A Quiet Place: Day One.

When I was a teenager, I was very into thrillers. I didn’t like gore, and I didn’t like demons, but I loved a tight, suspenseful situation that people had to find their way out of. My mom used to take me and my sisters, sometimes me and my friends, to Blockbuster, and we’d each get to pick a movie. Sometimes we had to collaborate, pick a movie or two together, and we always chose something a little scary. Not The Ring scary or The Grudge (!), but apocalyptic scary like Cloverfield or Quarantine

While I gravitate more to dramas these days, I still like to be spooked in this sort of peripheral way every once in a while. I liked A Quiet Place, and my boyfriend wanted to see this prequel. We are AMC A-Listers (!) so we went. While I can’t advocate for the movie itself, which was a little messy in its logic and made some decisions plot-wise that had me in my Studying Racial Representation Rage Zone, one thing I loved about it was Lupita N’yongo. 

Before the movie became end-of-the-world hectic, it proceeded like a drama. N’yongo’s character is at a hospice because she has cancer, and she’s the only youngish person there. Because of this, she makes friends with one of the nurses, also a person of color and around her age. There isn’t quite romantic tension between them, just a chill friendship brewing, which was cool to see. N’yongo’s character is mean in a funny way—can’t be bothered to indulge in niceties. She wears a beanie most of the time, has a cat she takes everywhere on a leash. She’s a poet. 
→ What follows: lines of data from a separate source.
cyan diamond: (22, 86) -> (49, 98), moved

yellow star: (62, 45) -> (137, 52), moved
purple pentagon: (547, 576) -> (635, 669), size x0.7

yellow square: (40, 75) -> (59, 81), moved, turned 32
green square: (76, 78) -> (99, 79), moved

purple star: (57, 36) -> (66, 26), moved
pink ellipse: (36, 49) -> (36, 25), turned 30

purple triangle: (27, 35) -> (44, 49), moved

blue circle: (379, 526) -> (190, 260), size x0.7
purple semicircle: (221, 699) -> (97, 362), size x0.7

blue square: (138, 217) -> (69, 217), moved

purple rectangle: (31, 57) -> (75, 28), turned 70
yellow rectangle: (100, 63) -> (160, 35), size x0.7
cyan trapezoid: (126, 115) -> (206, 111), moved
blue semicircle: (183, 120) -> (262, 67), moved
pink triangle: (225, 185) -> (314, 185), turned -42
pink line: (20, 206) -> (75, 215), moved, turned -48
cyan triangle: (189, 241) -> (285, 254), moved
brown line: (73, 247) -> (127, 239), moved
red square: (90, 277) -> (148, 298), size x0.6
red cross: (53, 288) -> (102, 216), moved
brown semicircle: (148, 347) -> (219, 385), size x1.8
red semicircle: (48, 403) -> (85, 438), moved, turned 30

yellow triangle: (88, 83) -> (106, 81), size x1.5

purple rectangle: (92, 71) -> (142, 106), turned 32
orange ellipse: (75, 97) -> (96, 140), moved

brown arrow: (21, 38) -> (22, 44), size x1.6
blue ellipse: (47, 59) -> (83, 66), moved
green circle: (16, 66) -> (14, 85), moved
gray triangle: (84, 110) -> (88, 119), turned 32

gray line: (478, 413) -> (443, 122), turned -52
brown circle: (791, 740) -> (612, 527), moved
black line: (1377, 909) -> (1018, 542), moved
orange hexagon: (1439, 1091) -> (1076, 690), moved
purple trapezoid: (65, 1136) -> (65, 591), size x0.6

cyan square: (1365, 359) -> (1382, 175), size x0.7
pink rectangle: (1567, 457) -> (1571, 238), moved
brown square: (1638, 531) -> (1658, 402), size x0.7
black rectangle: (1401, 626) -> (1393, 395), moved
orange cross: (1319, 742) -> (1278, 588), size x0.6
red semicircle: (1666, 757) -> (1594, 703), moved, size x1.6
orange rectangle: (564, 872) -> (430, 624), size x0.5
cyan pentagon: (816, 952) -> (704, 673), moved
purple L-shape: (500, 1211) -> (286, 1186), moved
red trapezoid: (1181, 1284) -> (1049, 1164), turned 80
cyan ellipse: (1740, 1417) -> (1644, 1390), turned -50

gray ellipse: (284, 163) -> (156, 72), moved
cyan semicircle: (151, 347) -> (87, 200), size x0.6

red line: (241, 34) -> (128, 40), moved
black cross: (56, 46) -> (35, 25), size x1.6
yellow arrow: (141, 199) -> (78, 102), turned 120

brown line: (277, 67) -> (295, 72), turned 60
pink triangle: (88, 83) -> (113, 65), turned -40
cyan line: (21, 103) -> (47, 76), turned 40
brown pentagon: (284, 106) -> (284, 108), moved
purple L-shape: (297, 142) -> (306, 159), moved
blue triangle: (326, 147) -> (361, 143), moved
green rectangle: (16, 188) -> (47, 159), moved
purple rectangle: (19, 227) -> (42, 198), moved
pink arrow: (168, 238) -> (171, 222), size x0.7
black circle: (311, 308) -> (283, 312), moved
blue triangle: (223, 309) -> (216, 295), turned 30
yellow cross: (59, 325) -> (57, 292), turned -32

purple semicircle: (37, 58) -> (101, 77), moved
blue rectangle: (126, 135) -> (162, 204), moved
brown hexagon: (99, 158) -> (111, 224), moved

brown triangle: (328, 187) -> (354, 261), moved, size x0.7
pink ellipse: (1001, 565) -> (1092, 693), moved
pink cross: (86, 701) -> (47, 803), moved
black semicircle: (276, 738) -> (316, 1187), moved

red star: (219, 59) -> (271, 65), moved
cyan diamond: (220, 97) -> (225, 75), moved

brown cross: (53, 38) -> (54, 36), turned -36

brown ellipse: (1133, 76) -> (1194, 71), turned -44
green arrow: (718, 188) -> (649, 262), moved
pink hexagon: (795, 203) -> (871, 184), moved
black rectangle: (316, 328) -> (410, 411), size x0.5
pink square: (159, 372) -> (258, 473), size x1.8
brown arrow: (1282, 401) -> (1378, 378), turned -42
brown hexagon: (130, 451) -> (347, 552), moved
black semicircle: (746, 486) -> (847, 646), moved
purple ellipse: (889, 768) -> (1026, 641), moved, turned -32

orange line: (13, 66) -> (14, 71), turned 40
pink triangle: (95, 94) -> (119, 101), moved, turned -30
Watching N’yongo play this character, I realized I hadn’t seen her in anything resembling contemporary real life. She was an evil doppelganger in Us, a warrior-girlfriend in Black Panther and (to my utter ire) a tortured slave in 12 Years a Slave. Watching her be all of these fantastical and/or historical people, some good roles, some less good, it was very refreshing to see her play just an everyday person living their everyday life, even if this was all a prelude to an apocalypse. I could’ve watched a whole movie of her being this before-the-world-ends person, dealing with the fact that she’s dying young, dealing with her childhood baggage, writing insulting but funny poems while she waits for whatever’s coming next. 

It made me realize that the movies like that, movies where Black people are just living their lives, indulging in drama that is not otherworldly and is not explicitly and indulgently racial are few and far between. TV shows are more prevalent (thank you for your service, Insecure), but when was the last time you went to a movie that starred a Black person (a Black woman!) just vibing? 

Part of the problem, according to Black film history, is that many White people won’t pay to see a movie that doesn’t star someone who looks like them (hence the White buddy that later does not leave N’yongo’s side in this film). They won’t pay to see a movie where they’re not centered unless the non-White person centered instead is teaching White people a lesson (cue the very bizarre popularity of slave movies, the many, many awards for playing someone who is getting tortured by White people in order to teach White people that torture was/is bad). It makes me frustrated, the lack of interest in indulging in a story that isn’t about you. It makes me impatient, considering how long (the entirety of American film history), people of color have had to watch White people take center stage while other people were casted just to make White people’s dreams (or nightmares) come true.

My wish for everyone is to be open-minded enough to see anyone on screen, living their lives. To quiet this impulse to have everyone else’s lives come back to yours in some way. My wish for Lupita is to be that person on screen, alive. No systemic oppression to fight, no otherworldly monsters who will consume you if you make a peep, just writing poems, just walking your cat on a leash, staring out the window, maybe—the opportunities are endless. Maybe she doesn’t even have to have cancer. She could be just dwelling in existential angst like people do. What does my life mean? Who do I want to be? I want time for pondering for all Black stars. I want it for all Black people. An opportunity to dwell in your angst, to write some things down, to go to Blockbuster (or the modern-day equivalent of Blockbuster) and pick a movie about anything. Sink into it, see someone like you doing the range of things people do.